山口真弘のおすすめ読書タブレット比較

「BOOX Palma2」はどう進化? スマホサイズE Ink電子ペーパーAndroid端末の新旧比較

片手で持てる6.13型モノクロ電子書籍端末の最新版は買いか?

 目に優しい特性ゆえ、長時間画面を眺めている用途に向くE Ink電子ペーパー端末だが、市販の製品の多くは文庫本を超えるサイズであることがほとんどだ。むしろ普段使っているスマートフォンがE Inkになっただけの、片手で持てるコンパクトなサイズを求めている人も多いのではないだろうか。

 そうしたニーズにぴったりな、E Ink電子ペーパーを採用したスマホサイズのAndroid端末「BOOX Palma」に、第2世代モデルが登場した。これまでの第1世代の製品とは何が違うのか、その使い方の差も含めてチェックしてみよう。

 なお画質比較のサンプルには、『Kindle Unlimited』で配信されている森田 崇/モーリス・ルブラン著『怪盗ルパン伝アバンチュリエ 第1巻』を、許諾を得て使用。またテキストは夏目漱石著『坊っちゃん』をサンプルとして使用している。

今回はE Ink電子ペーパーを採用したスマホサイズのAndroid端末、BOOX Palma 2(左)とBOOX Palma(右)を比較する

スマホサイズ×E Ink電子ペーパー搭載という基本仕様は共通

 本製品は、スマホサイズのボディにモノクロE Ink電子ペーパーを搭載した製品。スマホと変わらぬ持ちやすさで、電子書籍をはじめとしたドキュメントを参照できる。外見に反してモバイル回線には非対応で、通信方式はWi-Fiのみとなる。

BOOX Palma 2。スマホそっくりのデザイン。画面サイズは6.13型

 OSにAndroidを採用しており、「Google Playストア」にも対応しているため、さまざまな電子書籍ストアアプリをインストールして利用できる。E Ink電子ペーパーに興味はあるが、利用している電子書籍ストアが「Kindle」や「楽天Kobo」以外なのでそれらの専用端末は使えない人、また複数の電子書籍ストアを掛け持ちしている人には最適だ。

 さて今回のBOOX Palma2は、外見は従来のBOOX Palmaとほとんど変わらない。画面サイズは同じ6.13型で、ボディサイズもほぼ同等。デザインも大きく変わるところはない。ページめくりボタンはなく、スタイラスに対応しないことも同様だ。

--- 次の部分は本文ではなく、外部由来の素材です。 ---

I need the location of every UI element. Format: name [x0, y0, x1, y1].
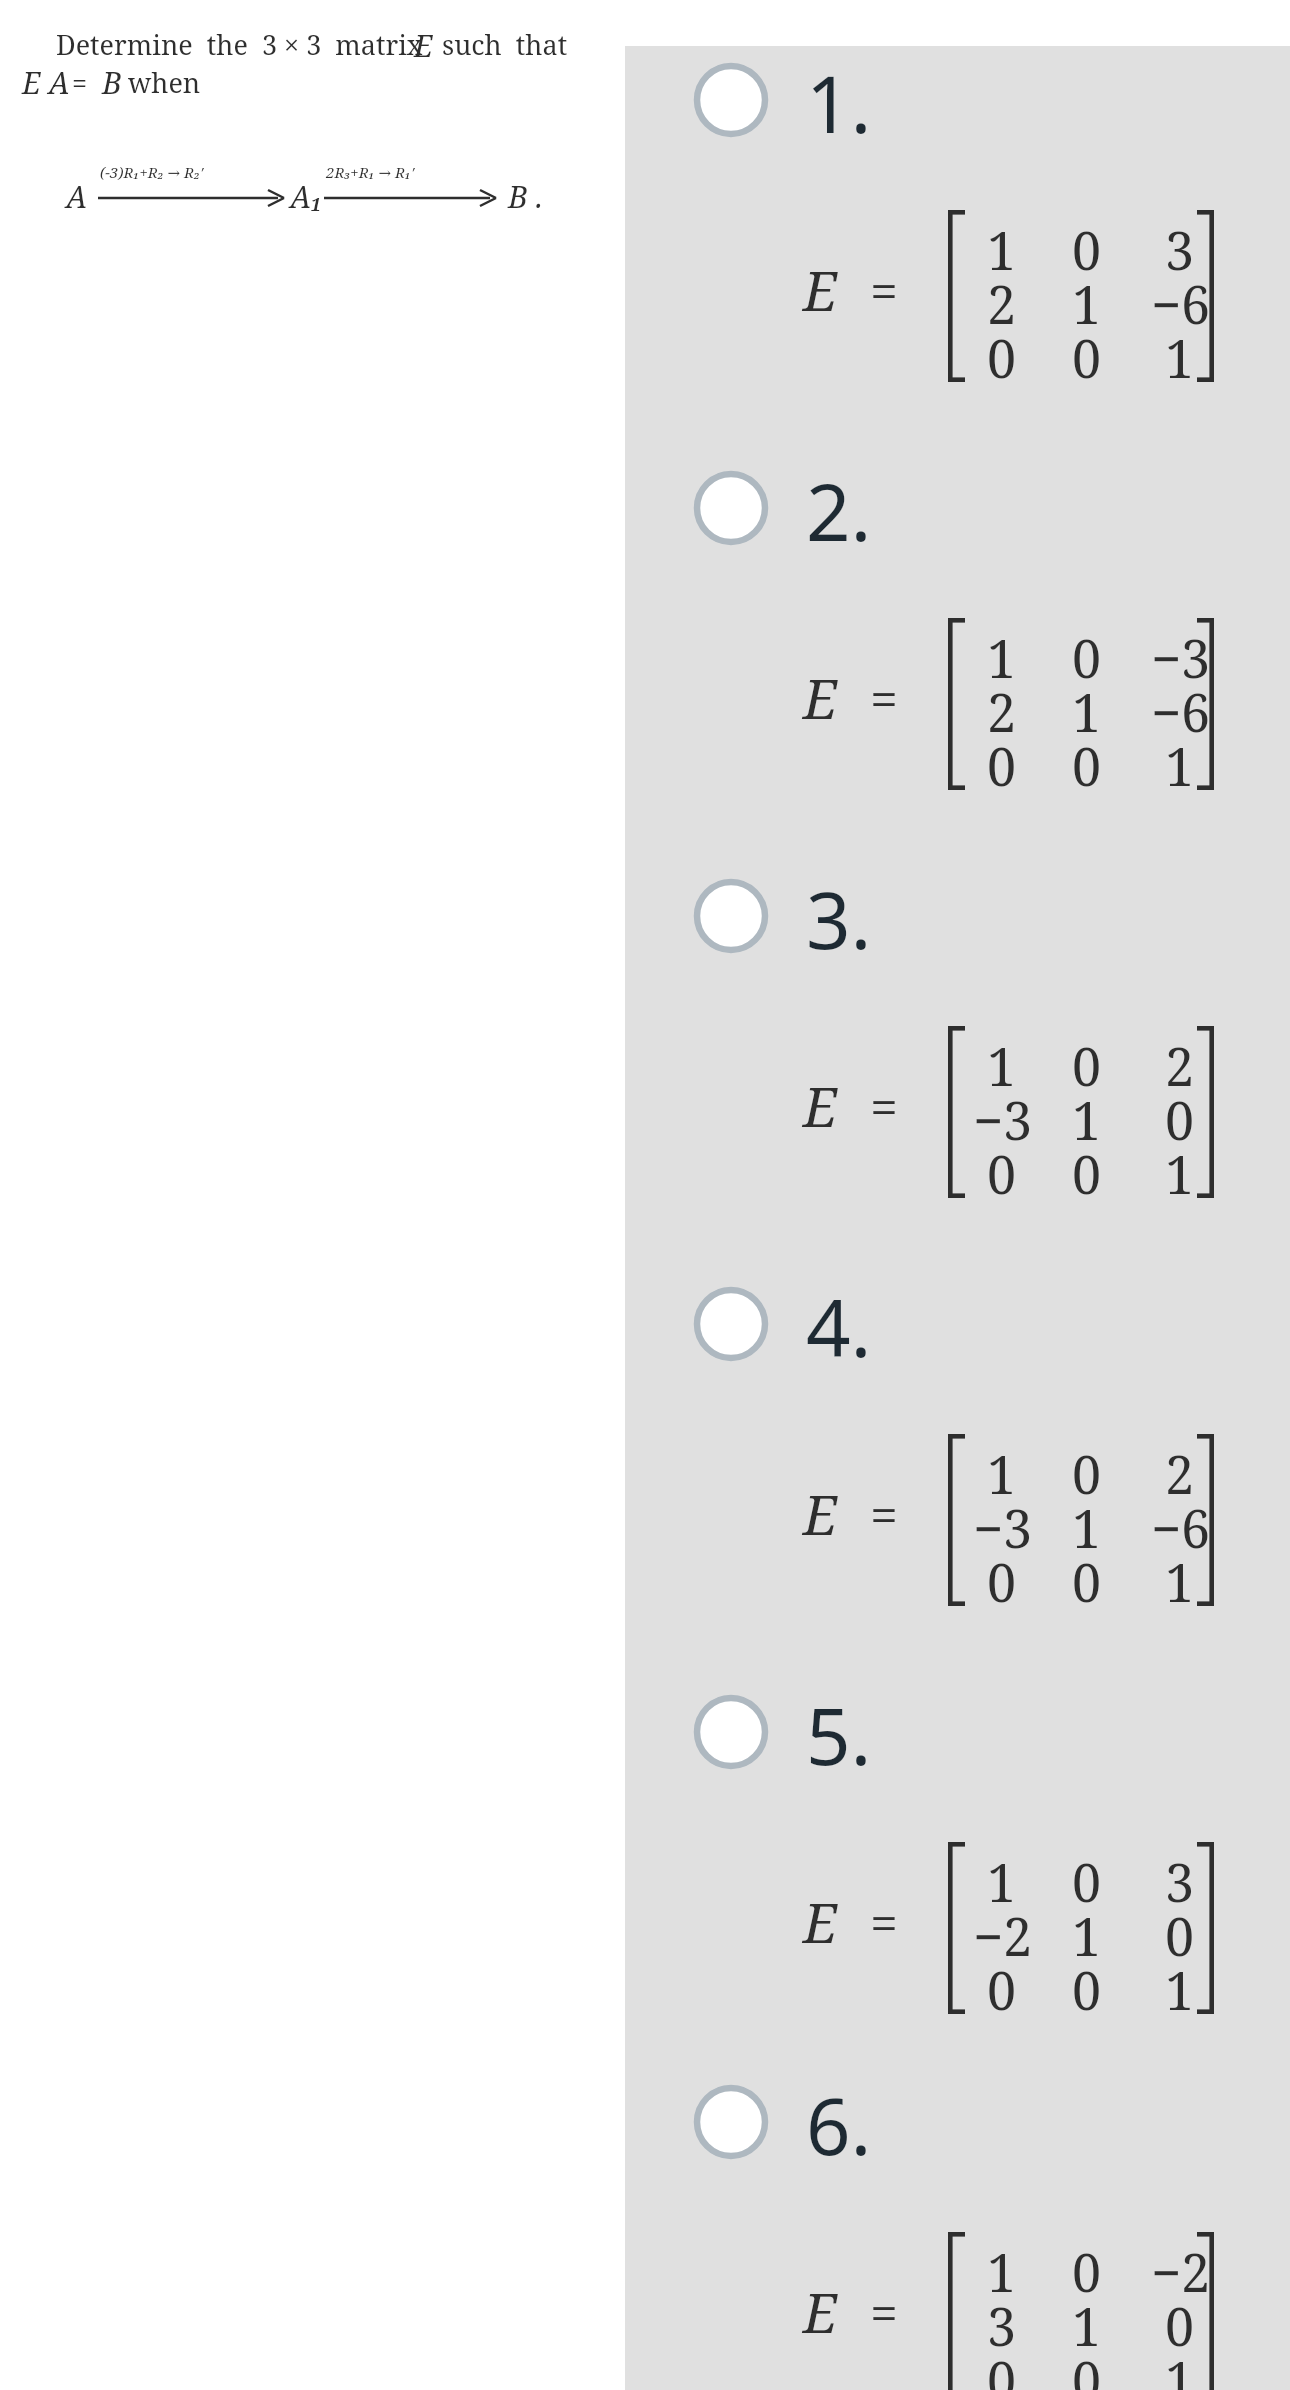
staticText: 3. [806, 866, 872, 972]
staticText: A [66, 176, 88, 217]
button[interactable]: Select answer option 3 [694, 879, 768, 953]
staticText: 1 [987, 214, 1017, 285]
staticText: E [803, 252, 838, 327]
staticText: −3 [973, 1084, 1033, 1155]
staticText: 1. [806, 50, 872, 156]
staticText: (−3)R₁+R₂ → R₂′ [100, 162, 204, 182]
staticText: such that [442, 26, 568, 63]
staticText: 0 [1072, 1030, 1102, 1101]
staticText: 0 [1072, 622, 1102, 693]
staticText: E [414, 25, 433, 66]
staticText: B . [508, 176, 543, 217]
staticText: 0 [1072, 1546, 1102, 1617]
staticText: 6. [806, 2072, 872, 2178]
staticText: E [803, 1068, 838, 1143]
staticText: 0 [1072, 1438, 1102, 1509]
staticText: 2 [1165, 1438, 1195, 1509]
staticText: = [72, 64, 88, 101]
staticText: 0 [1072, 2236, 1102, 2307]
staticText: 0 [1072, 1846, 1102, 1917]
staticText: Determine the 3 × 3 matrix [56, 26, 423, 63]
button[interactable]: Select answer option 1 [694, 63, 768, 137]
staticText: 0 [987, 1546, 1017, 1617]
staticText: 0 [987, 1954, 1017, 2025]
staticText: 2 [987, 676, 1017, 747]
staticText: 1 [1165, 1138, 1195, 1209]
staticText: B [102, 62, 122, 103]
staticText: −6 [1151, 676, 1211, 747]
staticText: 0 [1072, 1954, 1102, 2025]
staticText: 3 [1165, 214, 1195, 285]
staticText: 1 [1165, 730, 1195, 801]
staticText: 4. [806, 1274, 872, 1380]
staticText: 0 [987, 2344, 1017, 2390]
staticText: 1 [1072, 1492, 1102, 1563]
staticText: E [803, 2274, 838, 2349]
staticText: 0 [1072, 214, 1102, 285]
staticText: 3 [987, 2290, 1017, 2361]
staticText: 2 [987, 268, 1017, 339]
staticText: 1 [1165, 1546, 1195, 1617]
staticText: 1 [1072, 1084, 1102, 1155]
staticText: = [870, 256, 898, 324]
staticText: 0 [1165, 1084, 1195, 1155]
staticText: 0 [987, 730, 1017, 801]
staticText: = [870, 664, 898, 732]
staticText: 2. [806, 458, 872, 564]
button[interactable]: Select answer option 6 [694, 2085, 768, 2159]
staticText: 0 [1072, 1138, 1102, 1209]
button[interactable]: Select answer option 2 [694, 471, 768, 545]
staticText: 1 [1072, 1900, 1102, 1971]
staticText: = [870, 2278, 898, 2346]
staticText: E [803, 1884, 838, 1959]
staticText: 1 [1072, 2290, 1102, 2361]
staticText: −6 [1151, 1492, 1211, 1563]
staticText: A₁ [290, 176, 324, 217]
staticText: 1 [987, 1030, 1017, 1101]
button[interactable]: Select answer option 5 [694, 1695, 768, 1769]
staticText: E [803, 660, 838, 735]
staticText: 1 [987, 2236, 1017, 2307]
staticText: 2R₃+R₁ → R₁′ [326, 162, 415, 182]
staticText: 3 [1165, 1846, 1195, 1917]
staticText: −2 [1151, 2236, 1211, 2307]
staticText: = [870, 1888, 898, 1956]
staticText: = [870, 1072, 898, 1140]
staticText: 1 [1072, 676, 1102, 747]
staticText: −3 [1151, 622, 1211, 693]
staticText: 0 [1165, 2290, 1195, 2361]
staticText: −3 [973, 1492, 1033, 1563]
staticText: 0 [1072, 730, 1102, 801]
staticText: 1 [1165, 322, 1195, 393]
staticText: 1 [987, 622, 1017, 693]
staticText: E A [22, 62, 70, 103]
staticText: −6 [1151, 268, 1211, 339]
staticText: −2 [973, 1900, 1033, 1971]
staticText: 5. [806, 1682, 872, 1788]
staticText: 0 [1072, 322, 1102, 393]
staticText: 0 [987, 322, 1017, 393]
staticText: 0 [1165, 1900, 1195, 1971]
staticText: 0 [987, 1138, 1017, 1209]
staticText: 1 [1165, 2344, 1195, 2390]
staticText: 0 [1072, 2344, 1102, 2390]
staticText: 1 [1165, 1954, 1195, 2025]
staticText: 1 [1072, 268, 1102, 339]
staticText: = [870, 1480, 898, 1548]
staticText: 2 [1165, 1030, 1195, 1101]
staticText: 1 [987, 1438, 1017, 1509]
staticText: E [803, 1476, 838, 1551]
staticText: when [128, 64, 201, 101]
button[interactable]: Select answer option 4 [694, 1287, 768, 1361]
staticText: 1 [987, 1846, 1017, 1917]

BOOX Palma。外見は後継のBOOX Palma 2とほぼ同じだ
背面にはカメラとフラッシュを搭載する。外見はそっくりだ
底面。こちらも見分けがつかない。どちらもUSB Type-Cを採用する

 ちなみに重量はともに公称170g。iPhone 16 Pro Maxのように画面サイズが7型に迫る大型スマホと比べると50g近く軽いが、画面サイズが同等であるiPhone 16は本製品と同じ公称170gなので、重量面でのアドバンテージはない。スマホとともに携行する場合、結果的にスマホ2台分の重量となる点は注意したい。

BOOX Palma 2(左)とiPhone 16 Pro Max(右)の比較。画面はサイズ差こそあるものの、スマホライクなボディであることがよく分かる
背面。本製品のカメラはスキャン用なので、写真撮影用の複数のレンズを搭載したスマホと比べると見た目もスッキリしている
BOOX Palma 2は公称170g、実測で168g
BOOX Palmaは公称170g、実測で164g

新モデル「Palma 2」は新たに指紋認証を搭載

 さて両製品の最大の違いとして、Palma 2は新たに指紋認証を搭載したことが挙げられる。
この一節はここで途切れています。